Die erhobenen Zahlen selbst geben einen deutlichen Hinweis darauf, dass die BRD und Bayern wohnbaupolitisch noch einen weiten Weg zu gehen haben, denn wir zählen heuer 39.665 Personen, die in Einrichtungen der ordnungsrechtlichen Unterbringung zum Stichtag untergebracht waren. Die Koordination Südbayern analysiert schon seit mehreren Jahren die einschlägigen am Mietwohnungsmarkt wirkenden Kontextfaktoren und zeigt in den jährlichen Sachberichten stets konkrete Lösungsszenarien auf: Noch wird das Wissen von prominenter Stelle (noch) nicht genutzt. Der Worte hören wir viele- der konkreten Maßnahmen sehen wir wenige. Wenn 38% der deutschen Bevölkerung der Politik zuschreiben, aktuelle Probleme nicht lösen zu können- hier erleben wir leider ganz aktuell live und in Farbe ein konkretes Beispiel. Eine Kehrtwende in der Wohnbaupolitik darf mittlerweile wahrlich in der Dimension als ein elementarer Beitrag zur Stabilisierung unserer freiheitlich- demokratischen Grundordnung angesehen werden.

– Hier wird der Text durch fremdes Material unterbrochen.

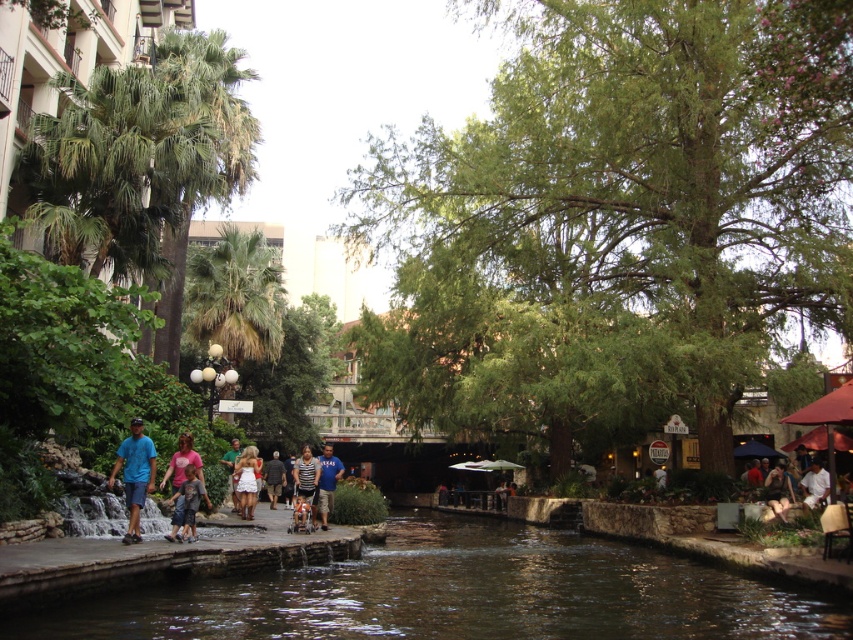 Question: Estimate the real-world distances between objects in this image. Which object is farther from the white matte dress at center?

Choices:
 (A) green fabric shirt at center
 (B) brown stone river at lower center
 (C) dark brown leather jacket at lower right
 (D) white cotton shirt at lower right

Answer: (D)

Question: Is brown stone river at lower center wider than blue denim shorts at left?

Choices:
 (A) yes
 (B) no

Answer: (A)

Question: Among these points, which one is farthest from the camera?

Choices:
 (A) coord(318,481)
 (B) coord(814,500)
 (C) coord(299,499)
 (D) coord(253,461)

Answer: (D)

Question: Observing the image, what is the correct spatial positioning of brown stone river at lower center in reference to white cotton shirt at lower right?

Choices:
 (A) below
 (B) above

Answer: (A)

Question: Can you confirm if striped fabric shirt at center is positioned below dark gray shirt at center?

Choices:
 (A) no
 (B) yes

Answer: (A)

Question: Considering the real-world distances, which object is farthest from the green fabric shirt at center?

Choices:
 (A) blue denim shorts at left
 (B) white cotton shirt at lower right
 (C) white matte dress at center

Answer: (B) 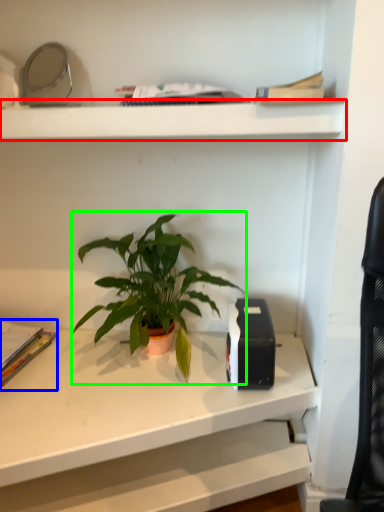 Question: Based on their relative distances, which object is nearer to shelf (highlighted by a red box)? Choose from paperback book (highlighted by a blue box) and houseplant (highlighted by a green box).

Choices:
 (A) paperback book
 (B) houseplant

Answer: (B) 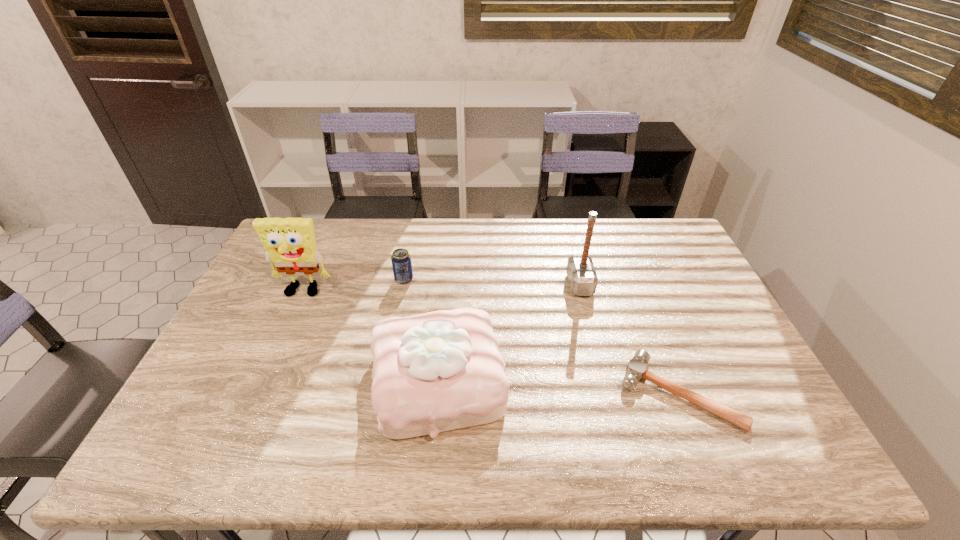 Where is `free space that is in between the third shortest object and the left hammer`? The width and height of the screenshot is (960, 540). free space that is in between the third shortest object and the left hammer is located at coordinates (509, 332).

The width and height of the screenshot is (960, 540). What are the coordinates of `the third closest object to the farther hammer` in the screenshot? It's located at (401, 260).

The height and width of the screenshot is (540, 960). Identify the location of the third closest object relative to the left hammer. (401, 260).

Identify the location of free space that satisfies the following two spatial constraints: 1. on the striking surface of the nearer hammer; 2. on the left side of the taller hammer. (608, 393).

Locate an element on the screen. The width and height of the screenshot is (960, 540). vacant space that satisfies the following two spatial constraints: 1. on the face of the shortest object; 2. on the right side of the leftmost object is located at coordinates (257, 393).

At what (x,y) coordinates should I click in order to perform the action: click on vacant position in the image that satisfies the following two spatial constraints: 1. on the striking surface of the rightmost object; 2. on the left side of the left hammer. Please return your answer as a coordinate pair (x, y). Looking at the image, I should click on (608, 393). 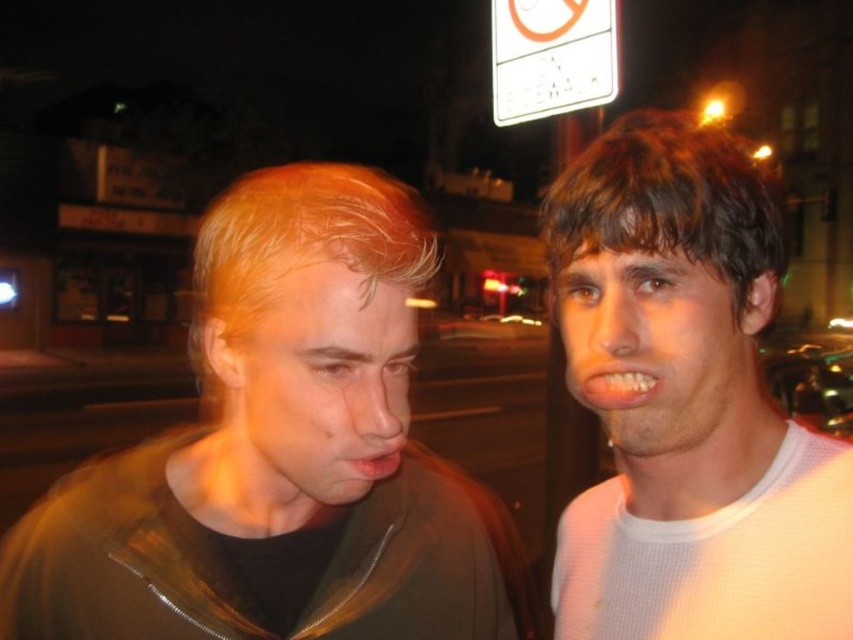 Is light brown hair at right to the left of white plastic sign at upper center from the viewer's perspective?

Yes, light brown hair at right is to the left of white plastic sign at upper center.

Does point (633, 173) come in front of point (602, 67)?

Yes, it is in front of point (602, 67).

The width and height of the screenshot is (853, 640). In order to click on light brown hair at right in this screenshot , I will do `click(686, 403)`.

Locate an element on the screen. The image size is (853, 640). light brown hair at right is located at coordinates (686, 403).

This screenshot has height=640, width=853. What do you see at coordinates (281, 452) in the screenshot?
I see `matte brown jacket at left` at bounding box center [281, 452].

At what (x,y) coordinates should I click in order to perform the action: click on matte brown jacket at left. Please return your answer as a coordinate pair (x, y). Looking at the image, I should click on (281, 452).

Which is below, matte brown jacket at left or white plastic sign at upper center?

Positioned lower is matte brown jacket at left.

Is point (310, 380) positioned in front of point (512, 72)?

That is True.

Locate an element on the screen. Image resolution: width=853 pixels, height=640 pixels. matte brown jacket at left is located at coordinates (281, 452). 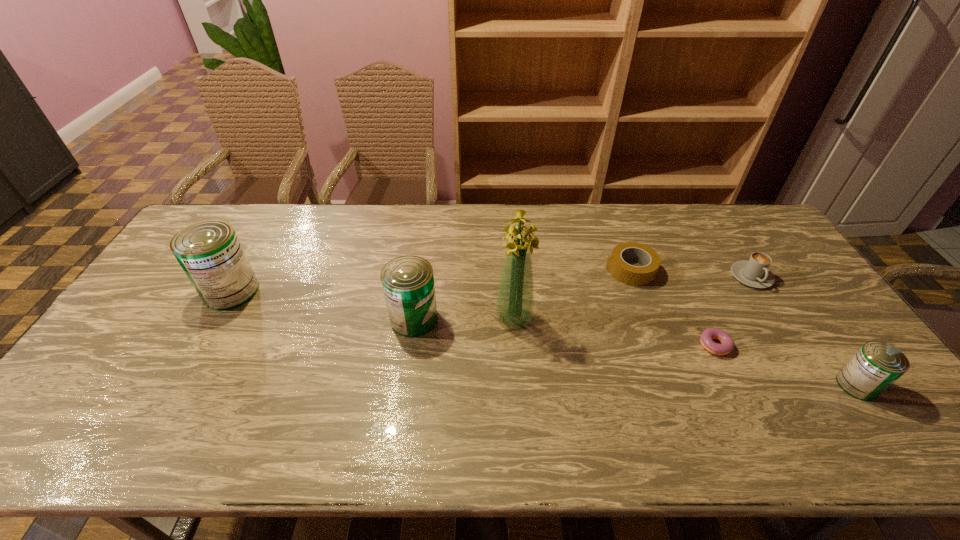 To make them evenly spaced by inserting another can among them, please locate a free space for this new can. Please provide its 2D coordinates. Your answer should be formatted as a tuple, i.e. [(x, y)], where the tuple contains the x and y coordinates of a point satisfying the conditions above.

[(620, 350)] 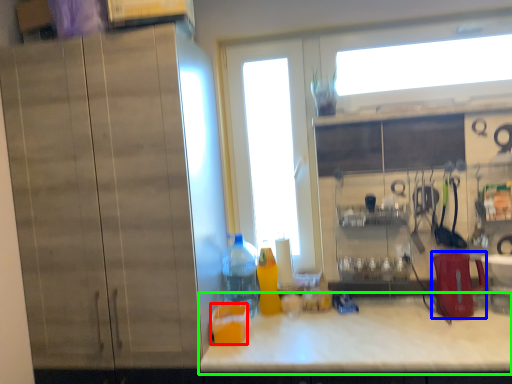 Question: Considering the real-world distances, which object is farthest from juice (highlighted by a red box)? appliance (highlighted by a blue box) or countertop (highlighted by a green box)?

Choices:
 (A) appliance
 (B) countertop

Answer: (A) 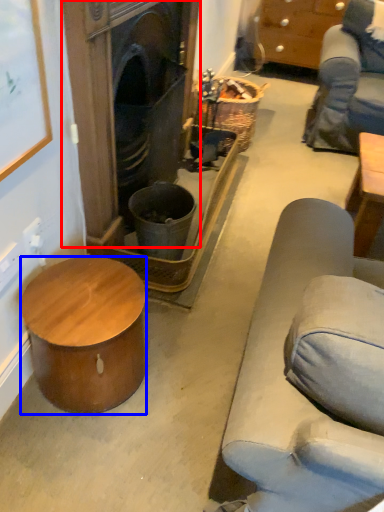 Question: Which point is further to the camera, fireplace (highlighted by a red box) or desk (highlighted by a blue box)?

Choices:
 (A) fireplace
 (B) desk

Answer: (A) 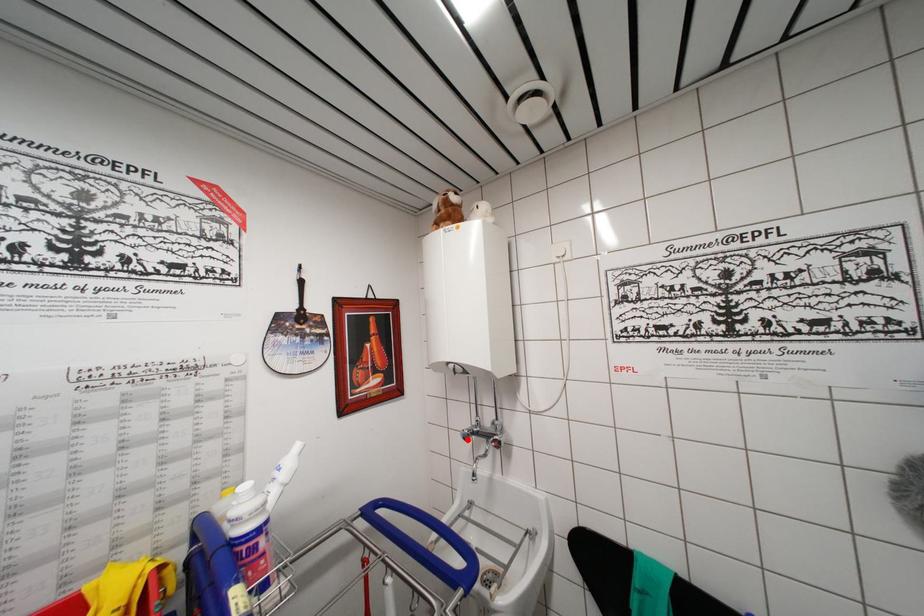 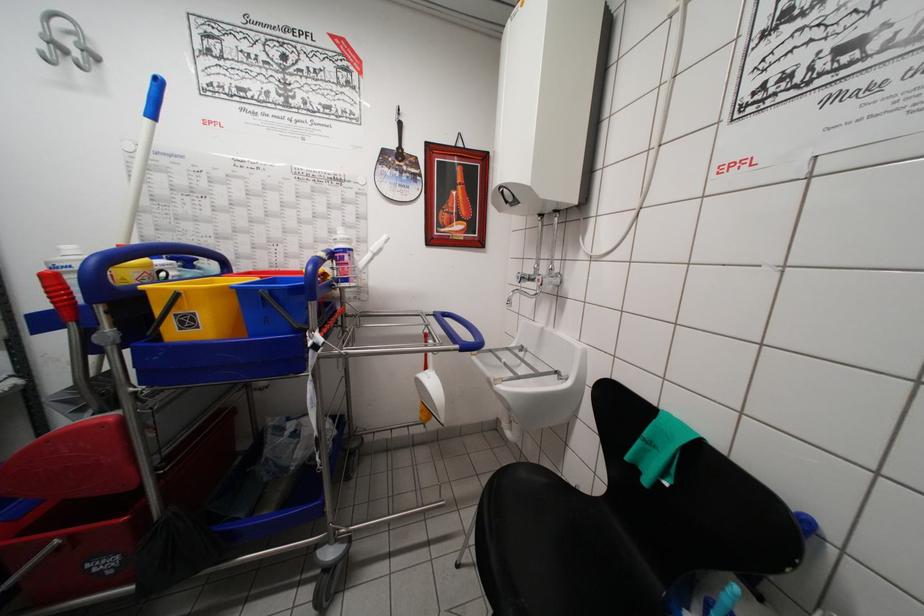 Question: I am providing you with two images of the same scene from different viewpoints. In image1, a red point is highlighted. Considering the same 3D point in image2, which of the following is correct?

Choices:
 (A) It is closer
 (B) It is farther

Answer: (A) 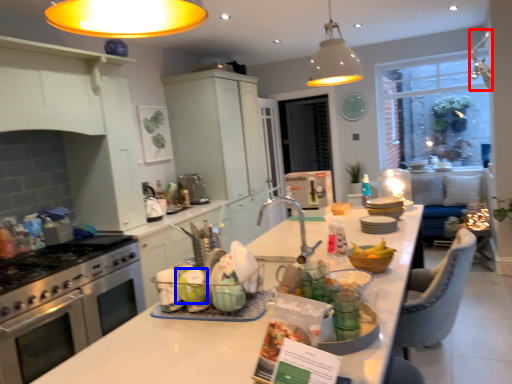 Question: Which object is further to the camera taking this photo, lamp (highlighted by a red box) or table (highlighted by a blue box)?

Choices:
 (A) lamp
 (B) table

Answer: (A) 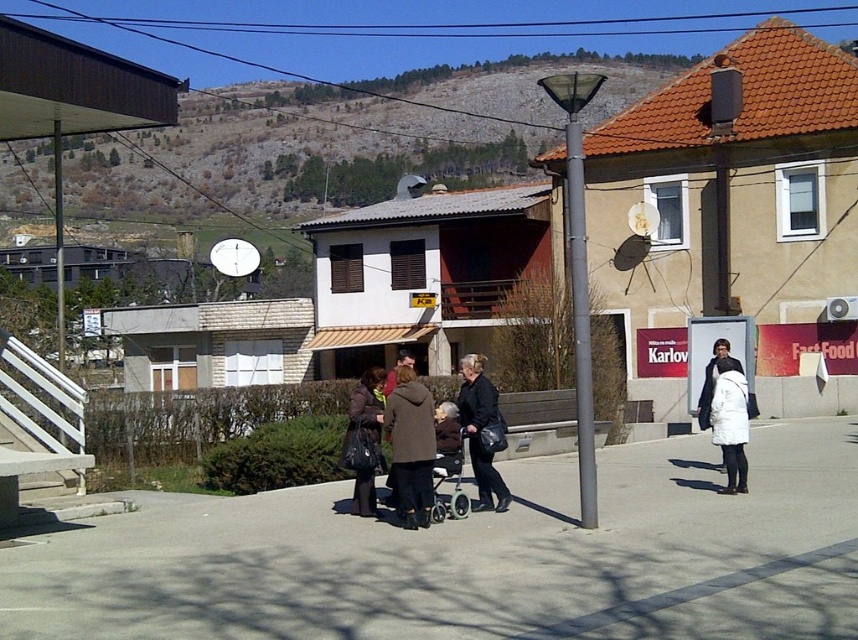 You are standing at the center of the image and want to walk towards the gray concrete pavement at center. Which direction should you go?

The gray concrete pavement at center is already at the center of the image, so you are already facing it. You don not need to change direction.

You are standing in the town square and want to take a photo of both the point at [440,589] and the point at [358,422]. Which point should you focus on first to ensure both are in focus?

You should focus on the point at [358,422] first because it is farther from the camera than the point at [440,589], ensuring both will be in focus when using the hyperfocal distance technique.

Ein Beispiel: Wohngeld Plus und Kosten der Unterkunft in der Existenzsicherung schlagen im Bundes- und Kommunalhaushalt jährlich mit mittlerweile knapp 30- 35 Milliarden € zu Buche- während für den Wohnbau bis Ende dieser Legislatur lediglich knapp über 5 Mrd. € zur Verfügung gestellt werden sollen. Diese im laufenden Bundeshaushalt als Sozialabgaben förmlich ‚getarnten‘ Steuermittel sind nichts weniger als eine indirekte Wirtschaftsförderung privater Wohnbauunternehmen sowie deren Gewinne- wollte man also auf Bundesebene im Haushalt sparen, wäre dies über eine massive Investition in leistbare Mieten und der damit einhergehenden Sparpotenziale bei Wohngeld und KdU in mittlerer zweistelliger Milliardenhöhe möglich.